La ripartenza è di nome, ma non di fatto. Com'era facile prevedere, la decisione governativa di bloccare in maniera tanto drastica le attività produttive ha prodotto effetti devastanti. Ora lo attestano i dati diffusi da Confesercenti, che ha reso noti i risultati di un sondaggio commissionato alla Swg, secondo il quale il 72% delle imprese ormai ha formalmente riaperto, ma soltanto un italiano su tre ha ripreso ad acquistare.
Perché non si torna a produrre e consumare? Le ragioni sono molteplici: dall'impossibilità a muoversi all'impoverimento conosciuto da famiglie che non hanno avuto entrate per settimane (le partite Iva, certo, ma anche i dipendenti licenziati o in cassa integrazione). Adesso a soffrire maggiormente sono i ristoranti e i bar, ma le proteste vengono da ogni dove.
Tanti lamentano i costi connessi ai dispositivi di protezione e soprattutto alle opere di sanificazione. Il tutto mentre mancano le risorse che il sistema del credito avrebbe dovuto mettere a disposizione. Va aggiunto che per tante imprese è anche difficile indebitarsi se all'orizzonte si vedono solo nuove tasse, nuove norme, nuovi oneri burocratici.
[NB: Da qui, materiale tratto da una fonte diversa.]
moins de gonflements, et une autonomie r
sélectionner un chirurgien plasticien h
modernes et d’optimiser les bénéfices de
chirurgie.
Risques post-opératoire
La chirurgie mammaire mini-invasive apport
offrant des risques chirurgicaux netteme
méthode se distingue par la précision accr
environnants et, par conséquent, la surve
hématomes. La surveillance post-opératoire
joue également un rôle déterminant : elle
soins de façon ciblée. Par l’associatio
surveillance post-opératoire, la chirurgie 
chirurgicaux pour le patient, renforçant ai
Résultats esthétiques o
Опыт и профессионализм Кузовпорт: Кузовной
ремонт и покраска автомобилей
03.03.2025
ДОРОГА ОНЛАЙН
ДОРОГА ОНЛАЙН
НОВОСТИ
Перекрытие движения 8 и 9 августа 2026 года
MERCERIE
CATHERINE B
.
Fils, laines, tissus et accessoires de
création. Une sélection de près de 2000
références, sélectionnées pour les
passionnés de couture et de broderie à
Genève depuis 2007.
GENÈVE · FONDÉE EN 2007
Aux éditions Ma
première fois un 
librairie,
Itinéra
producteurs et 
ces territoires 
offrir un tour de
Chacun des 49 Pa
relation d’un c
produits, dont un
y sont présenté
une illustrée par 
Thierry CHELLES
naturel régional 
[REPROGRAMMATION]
Lo Stato ha ingessato d'imperio le attività private, impedendo a milioni di italiani di guadagnarsi da vivere. Non ha detto loro cosa si doveva evitare di fare, per il rispetto dovuto alla salute altrui: stare a debita distanza (specie nel caso di anziani e persone malate) e usare la mascherina al chiuso. Non ha fatto questo, ma ha semplicemente bloccato tutto, anche quelle attività che sarebbero potute rimanere aperte nel rispetto delle regole.
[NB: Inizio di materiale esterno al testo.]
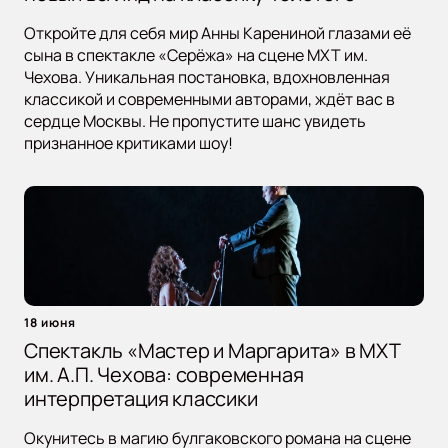
Откройте для себя мир Анны Карениной глазами её
сына в спектакле «Серёжа» на сцене МХТ им.
Чехова. Уникальная постановка, вдохновленная
классикой и современными авторами, ждёт вас в
сердце Москвы. Не пропустите шанс увидеть
признанное критиками шоу!
18 июня
Спектакль «Мастер и Маргарита» в МХТ
им. А.П. Чехова: современная
интерпретация классики
Окунитесь в магию булгаковского романа на сцене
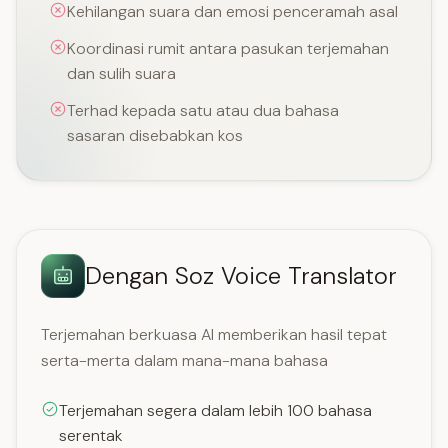
Kehilangan suara dan emosi penceramah asal
Koordinasi rumit antara pasukan terjemahan
dan sulih suara
Terhad kepada satu atau dua bahasa
sasaran disebabkan kos
Dengan Soz Voice Translator
Terjemahan berkuasa AI memberikan hasil tepat
serta-merta dalam mana-mana bahasa
Terjemahan segera dalam lebih 100 bahasa
serentak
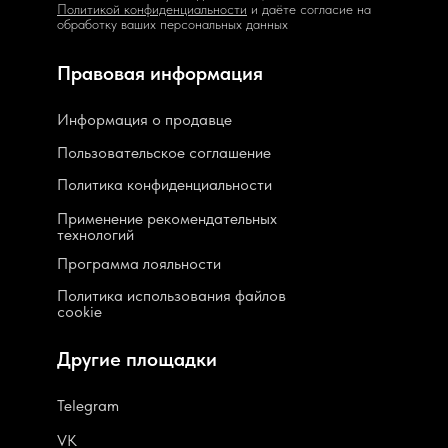
Политикой конфиденциальности
и даёте согласие на
обработку ваших персональных данных
Правовая информация
Информация о продавце
Пользовательское соглашение
Политика конфиденциальности
Применение рекомендательных
технологий
Программа лояльности
Политика использования файлов
cookie
Другие площадки
Telegram
VK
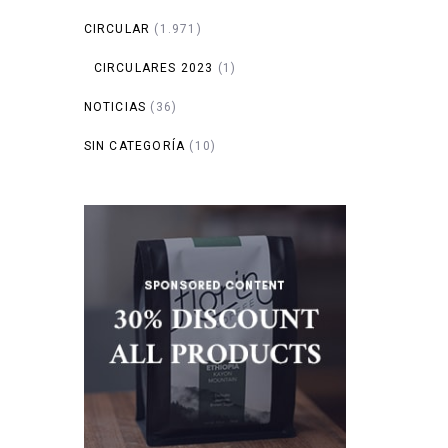
CIRCULAR
(1.971)
CIRCULARES 2023
(1)
NOTICIAS
(36)
SIN CATEGORÍA
(10)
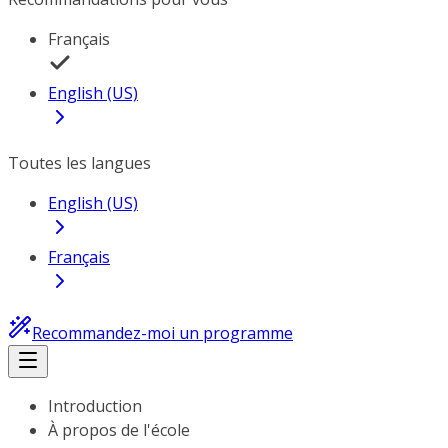
Français
English (US)
Toutes les langues
English (US)
Français
Recommandez-moi un programme
Introduction
À propos de l'école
Ora, come sottolinea Confesercenti insieme ad altre associazioni, è difficile che il mondo della produzione e del commercio riescano a resistere. Ci vorrebbero un'ampia liberalizzazione unita alla sburocratizzazione del sistema, insieme alla cancellazione di vari oneri fiscali. Dopo tante settimane che hanno visto le imprese piccole e grandi lavorare sui loro conti e ingegnarsi a ripensare il proprio modello di business, pure lo Stato dovrebbe fare lo stesso. Al contrario, però, questo governo progetta una crescita ulteriore del settore pubblico e immagina perfino di statizzare larga parte del tessuto economico.
Quanti all'inizio del lockdown ci parlavano del '45, sottolineando come l'Italia uscì distrutta dal conflitto ma poi seppe risorgere (grazie al boom economico), ignoravano qualche dato elementare: a partire dal fatto che in quel tempo fare impresa era facilissimo e la pressione tributaria era risibile. Se oggi non ripartiamo, allora, è perché stiamo faticosamente rientrando in una «normalità» che era già molto corrotta.
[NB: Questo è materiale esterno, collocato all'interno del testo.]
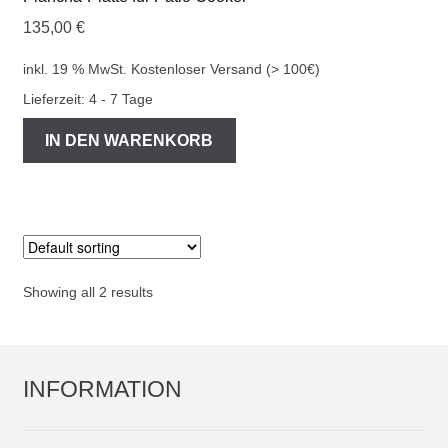
135,00
€
inkl. 19 % MwSt.
Kostenloser Versand (> 100€)
Lieferzeit:
4 - 7 Tage
IN DEN WARENKORB
Showing all 2 results
INFORMATION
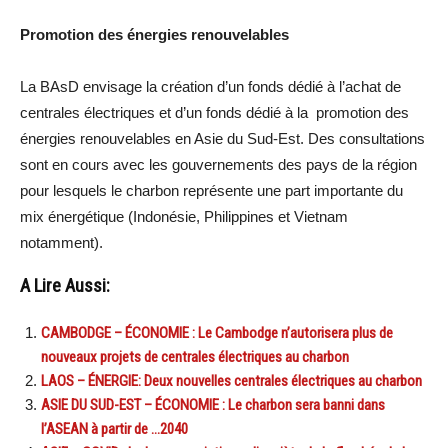
Promotion des énergies renouvelables
La BAsD envisage la création d’un fonds dédié à l’achat de
centrales électriques et d’un fonds dédié à la promotion des
énergies renouvelables en Asie du Sud-Est. Des consultations
sont en cours avec les gouvernements des pays de la région
pour lesquels le charbon représente une part importante du
mix énergétique (Indonésie, Philippines et Vietnam
notamment).
A Lire Aussi:
CAMBODGE – ÉCONOMIE : Le Cambodge n’autorisera plus de
nouveaux projets de centrales électriques au charbon
LAOS – ÉNERGIE: Deux nouvelles centrales électriques au charbon
ASIE DU SUD-EST – ÉCONOMIE : Le charbon sera banni dans
l’ASEAN à partir de …2040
Se vogliamo davvero sconfiggere la povertà che avanza e che è sempre più la questione cruciale della nostra società dobbiamo allora capire che l'Italia
di febbraio, quella precedente al virus, era davvero moribonda e che l'epidemia ha solo tolto un velo. Per ricostruire, al fine di dare un futuro ai giovani, bisogna dunque rimettere in discussione molte cose. Quasi tutte.